191.119 Autonomous Racing Cars
This course is in all assigned curricula part of the STEOP.
This course is in at least 1 assigned curriculum part of the STEOP.

2021S, VU, 4.0h, 6.0EC
TUWEL

Properties

  • Semester hours: 4.0
  • Credits: 6.0
  • Type: VU Lecture and Exercise
  • Format: Hybrid

Learning outcomes

After successful completion of the course, students are able to master all the hardware and software knowledge required for building a fully autonomous racing car. This includes the control hardware (e.g. RBG depth camera, LIDAR, electronic speed controller, WIFI control, sensor and power board, single 5000mAH LiPo battery, sensor chassis, NVIDIA Jetson TX2 GPGPU computer platform) and the software stack (e.g. ROS, F1/10 simulator, AV mapping and localisation, AV planning, learning and vision).

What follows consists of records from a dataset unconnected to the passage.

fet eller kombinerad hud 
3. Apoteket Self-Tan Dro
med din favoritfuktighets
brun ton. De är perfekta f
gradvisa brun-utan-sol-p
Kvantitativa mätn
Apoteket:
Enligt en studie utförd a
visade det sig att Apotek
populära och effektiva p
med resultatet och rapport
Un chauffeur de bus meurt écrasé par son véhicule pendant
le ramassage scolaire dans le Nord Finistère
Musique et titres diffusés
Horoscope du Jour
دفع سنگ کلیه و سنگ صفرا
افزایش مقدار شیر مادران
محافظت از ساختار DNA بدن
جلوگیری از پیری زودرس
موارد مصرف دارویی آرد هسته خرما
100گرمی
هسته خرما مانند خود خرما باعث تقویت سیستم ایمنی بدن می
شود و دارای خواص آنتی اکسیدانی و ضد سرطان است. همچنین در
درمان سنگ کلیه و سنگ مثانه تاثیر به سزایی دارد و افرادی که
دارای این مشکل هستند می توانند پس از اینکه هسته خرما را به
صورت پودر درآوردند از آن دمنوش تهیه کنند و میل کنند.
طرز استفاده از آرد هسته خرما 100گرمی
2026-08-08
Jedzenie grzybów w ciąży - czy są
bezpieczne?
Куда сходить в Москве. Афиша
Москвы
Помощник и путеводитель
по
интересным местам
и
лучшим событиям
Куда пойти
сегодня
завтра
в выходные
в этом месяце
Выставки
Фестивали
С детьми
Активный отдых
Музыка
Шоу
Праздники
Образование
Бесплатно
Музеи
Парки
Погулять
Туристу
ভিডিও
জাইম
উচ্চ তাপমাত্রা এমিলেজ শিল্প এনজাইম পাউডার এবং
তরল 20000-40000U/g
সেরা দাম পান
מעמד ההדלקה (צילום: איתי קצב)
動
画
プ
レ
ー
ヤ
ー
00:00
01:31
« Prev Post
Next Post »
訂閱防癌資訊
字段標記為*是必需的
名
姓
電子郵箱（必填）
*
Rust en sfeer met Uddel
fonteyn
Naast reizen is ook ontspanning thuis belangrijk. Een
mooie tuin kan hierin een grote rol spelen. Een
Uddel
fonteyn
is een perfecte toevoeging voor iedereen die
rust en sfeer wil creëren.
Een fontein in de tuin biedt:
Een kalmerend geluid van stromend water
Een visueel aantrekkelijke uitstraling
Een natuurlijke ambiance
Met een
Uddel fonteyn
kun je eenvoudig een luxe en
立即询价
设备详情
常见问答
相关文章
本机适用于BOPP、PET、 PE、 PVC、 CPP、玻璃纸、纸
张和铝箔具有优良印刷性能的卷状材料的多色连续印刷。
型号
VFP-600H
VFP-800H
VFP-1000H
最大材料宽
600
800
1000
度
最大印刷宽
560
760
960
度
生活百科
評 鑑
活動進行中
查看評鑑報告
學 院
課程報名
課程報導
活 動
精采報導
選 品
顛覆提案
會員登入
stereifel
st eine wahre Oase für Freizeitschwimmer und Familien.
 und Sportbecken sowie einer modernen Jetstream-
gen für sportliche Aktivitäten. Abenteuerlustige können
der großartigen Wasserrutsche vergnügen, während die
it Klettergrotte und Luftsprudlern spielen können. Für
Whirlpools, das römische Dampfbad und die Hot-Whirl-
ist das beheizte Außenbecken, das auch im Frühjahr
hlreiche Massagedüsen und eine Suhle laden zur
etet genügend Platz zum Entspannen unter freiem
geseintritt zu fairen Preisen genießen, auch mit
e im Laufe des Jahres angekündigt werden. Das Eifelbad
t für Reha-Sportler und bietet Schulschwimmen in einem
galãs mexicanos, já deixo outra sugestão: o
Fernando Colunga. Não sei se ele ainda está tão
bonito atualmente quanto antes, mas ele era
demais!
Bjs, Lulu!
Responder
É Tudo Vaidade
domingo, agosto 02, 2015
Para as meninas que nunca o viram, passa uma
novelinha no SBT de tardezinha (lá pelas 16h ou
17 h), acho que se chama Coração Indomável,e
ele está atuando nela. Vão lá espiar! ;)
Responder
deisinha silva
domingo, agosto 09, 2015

The goal of this course is to give students an up-to-date foundation in the technologies being deployed and tested on self-driving cars, and more general mobile autonomous systems.

Subject of course

The goal of this course is to give students an up-to-date foundation in the technologies being deployed and tested on self-driving cars, and more general mobile autonomous systems.

This hands-on, lab-centered course is for master students interested in the fields of artificial perception, motion planning, control theory, and applied machine learning. It is also for students interested in the burgeoning field of autonomous driving. This course introduces the students to the hardware, software and algorithms involved in building and racing an autonomous race car. Every week, students take two lectures and complete an extensive hands-on lab. By Week 6, the students will have built, programmed and driven a 1/10th scale autonomous race car. By Week 10, the students will have learned fundamental principles in perception, planning and control and will race using map-based approaches. In the last 6 weeks, they develop and implement advanced racing strategies, computer vision and machine learning algorithms that will give their team the edge in the race that concludes the course.

The course has five learning modules that build on each other and include three races for evaluation:

  1. Introduction to ROS, F1/10 & the Simulator: Introduction to self-driving hardware and full autonomous vehicle software stack, automatic emergency braking, LiDAR, rigid body transformation, Laplace domain dynamics, PID control for wall following.
  2. Driving using Reactive Methods & RACE!: Build vehicle, tune electronic speed controller, and implement reactive driving methods such as follow the gap and complete Race 1.
  3. AV Mapping & Localization: Foundations of SLAM with scan matching and particle filters, Google Cartographer SLAM, implement pure pursuit driving, and complete Race 2 using maps.
  4. AV Planning: Moral Decision Making for autonomous systems, raceline optimization, planning with rapidly exploring random trees (RRT) and understanding model-predictive control (MPC).
  5. Learning & Vision: Design and implement algorithms for detection and pose estimation, reinforcement learning and visual feature extraction.
  6. F1/10 Grand Prix! Race 3 will include a project to implement planning and control race strategies.

Content details:

  • Introduction, using the F1/10 simulator.
  • Systems: Automatic Emergency Braking and notions of safety.
  • Sensing: LiDAR and rigid body transformations
  • Sensing and Actuation: Reference tracking, Laplace domain dynamics, PID.
  • Actuation: Electronic Speed Control tuning
  • Perception I: Localization by scan matching
  • Perception II: Mapping the world: SLAM and particle filters
  • Planning I: Pure pursuit
  • Planning II: Racing lines, navigation maps.
  • Ethics: Moral decision making and student debate
  • Advanced topics: Rapidly exploring random trees (RRT) and Model-Predictive Control (MPC) 
  • Computer vision: detection, pose estimation and visual feature extraction
  • Machine Learning: Neural network auto-pilots: can a machine learn to drive?
  • Learning: Reinforcement Learning and Autonomous vehicles research prototypes 
  • End-of-semester race

Please note that the content details might partially change due to current focus points and time constraints.

Teaching methods

Weekly lecture with continually accompanying lab assignments, deepening the understanding of the module content and increasing the individual problem-solving competence in autonomous racing cars. Lecture and lab: 2 x 3 hours/week.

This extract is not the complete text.